CC: | Tim.Bunce [...] pobox.com, bug-devel-nytprof [...] rt.cpan.org |
Subject: | $SIG{__DIE__} Re: Core dump in NYTProf under mod_perl / Mason |
Date: | Tue, 2 Jul 2013 15:17:21 +0100 |
To: | Larry Bennett <larry.bennett [...] photobox.com> |
From: | Tim Bunce <Tim.Bunce [...] pobox.com> |
On Tue, Jul 02, 2013 at 02:23:55PM +0100, Larry Bennett wrote:
Show quoted text
> Hi Tim,
>
> I work at PhotoBox alongside Zefram. I'm setting up NYTProf to get some stats for our mod_perl /
> Mason-based front-end web servers. When we enable NYTProf, the Apache child processes are segfaulting.
>
> We've managed to get a decent core dump from one of the crashes in live. I wonder if you could have a
> look and see if it rings any bells or suggests avenues to explore?
>
> The gdb backtrace from the core dump is below.
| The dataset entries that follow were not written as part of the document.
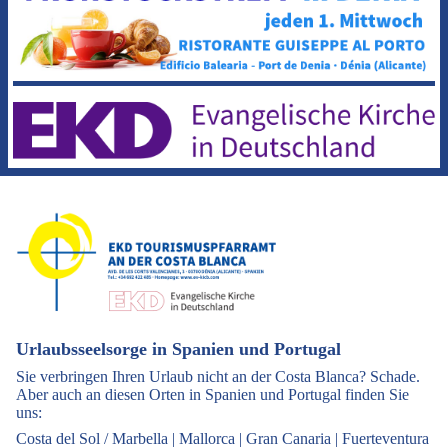
Urlaubsseelsorge in Spanien und Portugal
Sie verbringen Ihren Urlaub nicht an der Costa Blanca? Schade.
Aber auch an diesen Orten in Spanien und Portugal finden Sie
uns:
Costa del Sol / Marbella
|
Mallorca
|
Gran Canaria
|
Fuerteventura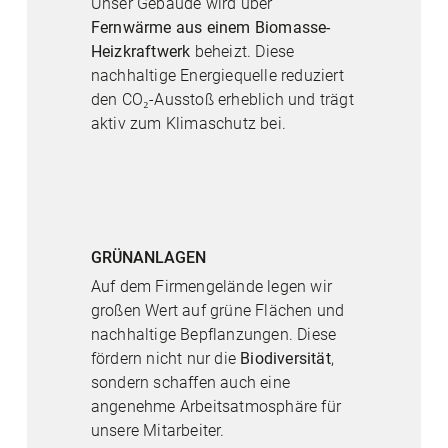
Unser Gebäude wird über
Fernwärme aus einem Biomasse-
Heizkraftwerk
beheizt. Diese
nachhaltige Energiequelle reduziert
den CO₂-Ausstoß erheblich und trägt
aktiv zum Klimaschutz bei.
GRÜNANLAGEN
Auf dem Firmengelände legen wir
großen Wert auf grüne Flächen und
nachhaltige Bepflanzungen. Diese
fördern nicht nur die
Biodiversität
,
sondern schaffen auch eine
angenehme Arbeitsatmosphäre für
unsere Mitarbeiter.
I also printed out a couple key variables below the
> trace. The immediate cause of the crash is de-referencing a variable p that is copied from the
> subr_entry passed from Perl, which has an apparently unexpected NULL value in called_subpkg_pv.
>
> We are running NYTProf 5.03. We set the NYTPROF env variable to:
> file=/tmp/nytprof_scratch.out:endatexit=1:sigexit=1:libcexit=1:start=no
>
> (That libcexit is in anticipation of Zefram's patch.)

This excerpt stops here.